Description of the task:
A faithful copy is required: retype the records from their first line through the line with "Spitzen aus dem Kloster", and omit the pictures.

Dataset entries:
⟨
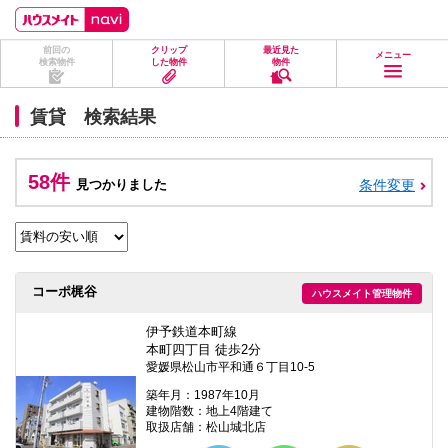
ペ
ペ
こ
こ
こ
ー
ー
こ
こ
こ
ジ
ジ
か
か
か
前回の
クリップ
最近見た
の
内
ら
ら
ら
メニュー
検索物件
した物件
物件
先
を
ヘ
本
フ
頭
移
ッ
文
ッ
に
動
ダ
に
タ
賃貸 検索結果
な
す
情
な
情
り
る
報
り
報
ま
た
に
ま
に
す。
め
な
す。
な
58件
見つかりました
条件変更
の
り
り
リ
ま
ま
ン
す。
す。
ク
で
す。
ヘ
コーポ梶谷
ハウスメイト管理物件
ッ
ダ
情
伊予鉄道本町線
報
本町四丁目 徒歩2分
に
愛媛県松山市平和通６丁目10-5
移
動
築年月：1987年10月
し
建物階数：地上4階建て
ま
取扱店舗：松山城北店
す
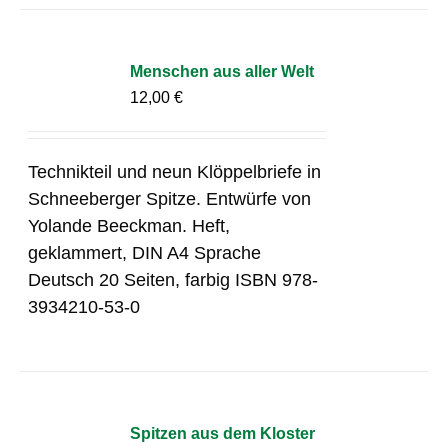
Menschen aus aller Welt
12,00
€
Technikteil und neun Klöppelbriefe in
Schneeberger Spitze. Entwürfe von
Yolande Beeckman. Heft,
geklammert, DIN A4 Sprache
Deutsch 20 Seiten, farbig ISBN 978-
3934210-53-0
Spitzen aus dem Kloster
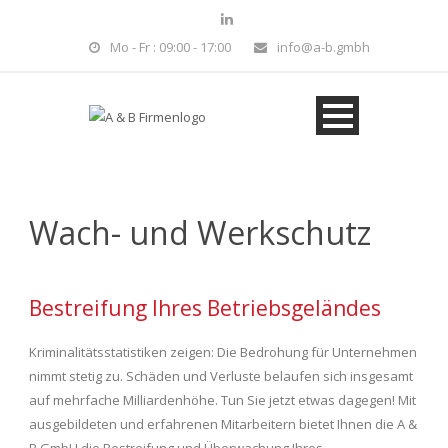
Mo - Fr : 09:00 - 17:00
info@a-b.gmbh
Wach- und Werkschutz
Bestreifung Ihres Betriebsgeländes
Kriminalitätsstatistiken zeigen: Die Bedrohung für Unternehmen
nimmt stetig zu. Schäden und Verluste belaufen sich insgesamt
auf mehrfache Milliardenhöhe. Tun Sie jetzt etwas dagegen! Mit
ausgebildeten und erfahrenen Mitarbeitern bietet Ihnen die A &
B GmbH die Bestreifung und Überwachung Ihres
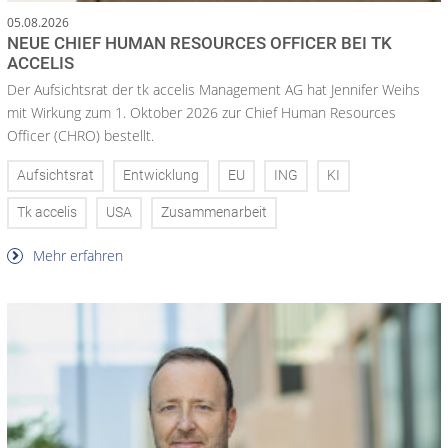
05.08.2026
NEUE CHIEF HUMAN RESOURCES OFFICER BEI TK
ACCELIS
Der Aufsichtsrat der tk accelis Management AG hat Jennifer Weihs
mit Wirkung zum 1. Oktober 2026 zur Chief Human Resources
Officer (CHRO) bestellt.
Aufsichtsrat
Entwicklung
EU
ING
KI
Tk accelis
USA
Zusammenarbeit
Mehr erfahren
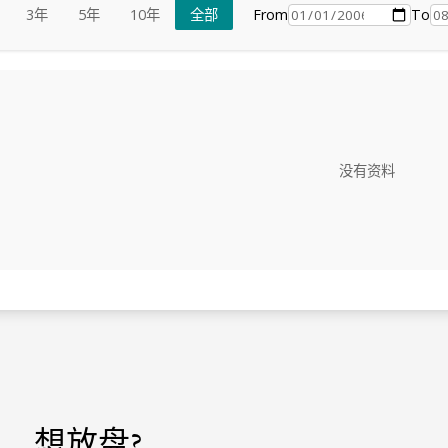
From
To
3年
5年
10年
全部
没有资料
想放盘?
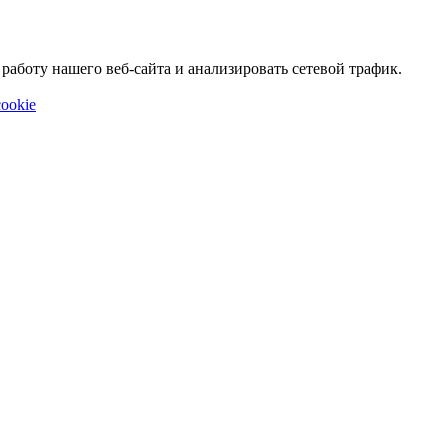
аботу нашего веб-сайта и анализировать сетевой трафик.
ookie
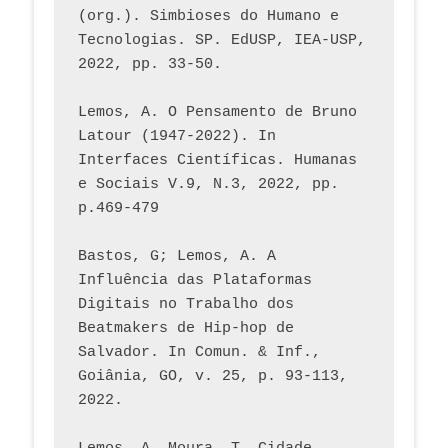
(org.). Simbioses do Humano e 
Tecnologias. SP. EdUSP, IEA-USP, 
2022, pp. 33-50.
Lemos, A. O Pensamento de Bruno 
Latour (1947-2022). In 
Interfaces Científicas. Humanas 
e Sociais V.9, N.3, 2022, pp. 
p.469-479
Bastos, G; Lemos, A. A 
Influência das Plataformas 
Digitais no Trabalho dos 
Beatmakers de Hip-hop de 
Salvador. In Comun. & Inf., 
Goiânia, GO, v. 25, p. 93-113, 
2022.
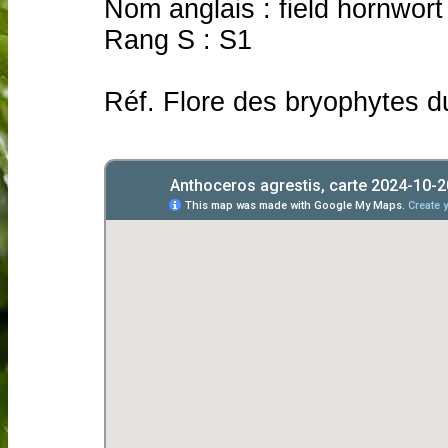
Nom anglais : field hornwort
Rang S : S1
Réf. Flore des bryophytes d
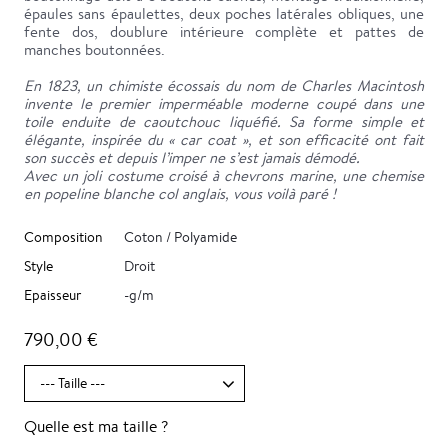
épaules sans épaulettes, deux poches latérales obliques, une
fente dos, doublure intérieure complète et pattes de
manches boutonnées.
En 1823, un chimiste écossais du nom de Charles Macintosh
invente le premier imperméable moderne coupé dans une
toile enduite de caoutchouc liquéfié. Sa forme simple et
élégante, inspirée du « car coat », et son efficacité ont fait
son succès et depuis l’imper ne s’est jamais démodé.
Avec un joli costume croisé à chevrons marine, une chemise
en popeline blanche col anglais, vous voilà paré !
Composition
Coton / Polyamide
Style
Droit
Epaisseur
-g/m
790,00 €
Quelle est ma taille ?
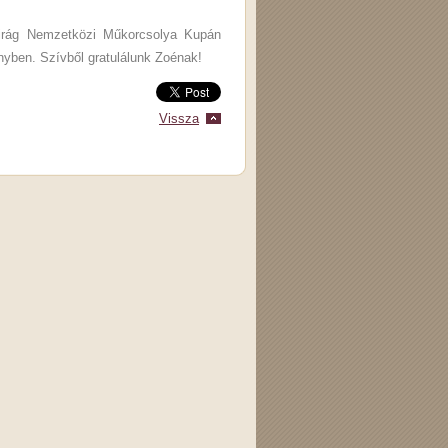
virág Nemzetközi Műkorcsolya Kupán
nyben. Szívből gratulálunk Zoénak!
Vissza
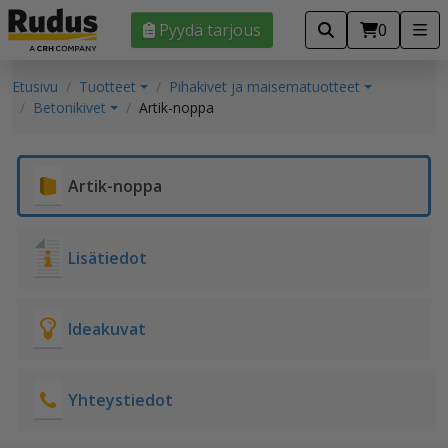
Pyydä tarjous
0
Etusivu
Tuotteet
Pihakivet ja maisematuotteet
Betonikivet
Artik-noppa
Artik-noppa
Lisätiedot
Ideakuvat
Yhteystiedot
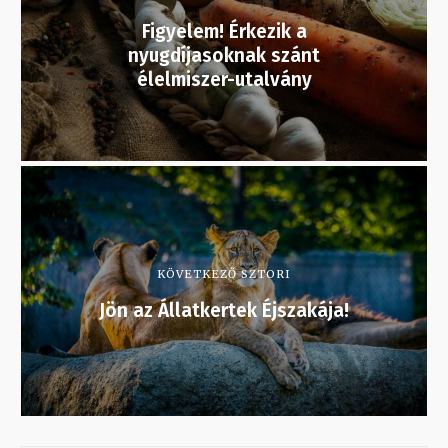
Figyelem! Érkezik a
nyugdíjasoknak szánt
élelmiszer-utalvány
KÖVETKEZŐ SZTORI
Jön az Állatkertek Éjszakája!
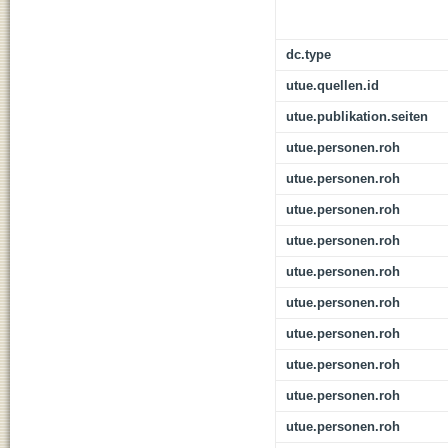
dc.type
utue.quellen.id
utue.publikation.seiten
utue.personen.roh
utue.personen.roh
utue.personen.roh
utue.personen.roh
utue.personen.roh
utue.personen.roh
utue.personen.roh
utue.personen.roh
utue.personen.roh
utue.personen.roh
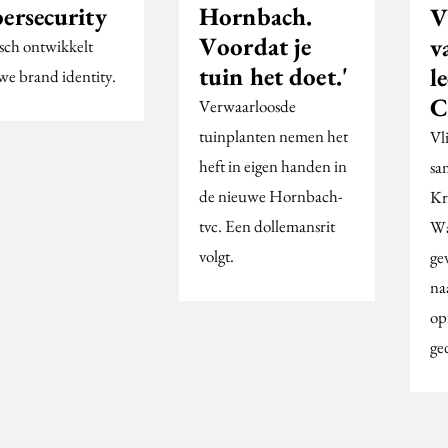
ersecurity
Hornbach.
V
Voordat je
v
ch ontwikkelt
tuin het doet.'
l
we brand identity.
C
Verwaarloosde
tuinplanten nemen het
Vl
heft in eigen handen in
sa
de nieuwe Hornbach-
Kr
tvc. Een dollemansrit
Wa
volgt.
ge
na
op
ge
⟩
Solution to this problem:
ペ
ペ
こ
こ
こ
ー
ー
こ
こ
こ
ジ
ジ
か
か
か
前回の
クリップ
最近見た
の
内
ら
ら
ら
メニュー
検索物件
した物件
物件
先
を
ヘ
本
フ
頭
移
ッ
文
ッ
に
動
ダ
に
タ
賃貸 検索結果
な
す
情
な
情
り
る
報
り
報
ま
た
に
ま
に
す。
め
な
す。
な
58件
見つかりました
条件変更
の
り
り
リ
ま
ま
ン
す。
す。
ク
で
す。
ヘ
コーポ梶谷
ハウスメイト管理物件
ッ
ダ
情
伊予鉄道本町線
報
本町四丁目 徒歩2分
に
愛媛県松山市平和通６丁目10-5
移
動
築年月：1987年10月
し
建物階数：地上4階建て
ま
取扱店舗：松山城北店
す
Menschen aus aller Welt
12,00
€
Technikteil und neun Klöppelbriefe in
Schneeberger Spitze. Entwürfe von
Yolande Beeckman. Heft,
geklammert, DIN A4 Sprache
Deutsch 20 Seiten, farbig ISBN 978-
3934210-53-0
Spitzen aus dem Kloster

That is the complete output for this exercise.